# Task prompt
Your answer must be every line of the data below that holds the string "adresse", copied exactly.

# Records for this exercise

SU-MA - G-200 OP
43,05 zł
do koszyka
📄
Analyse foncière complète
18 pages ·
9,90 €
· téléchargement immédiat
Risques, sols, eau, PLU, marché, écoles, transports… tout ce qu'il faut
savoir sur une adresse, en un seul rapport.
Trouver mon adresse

# Output of the exercise
savoir sur une adresse, en un seul rapport.
Trouver mon adresse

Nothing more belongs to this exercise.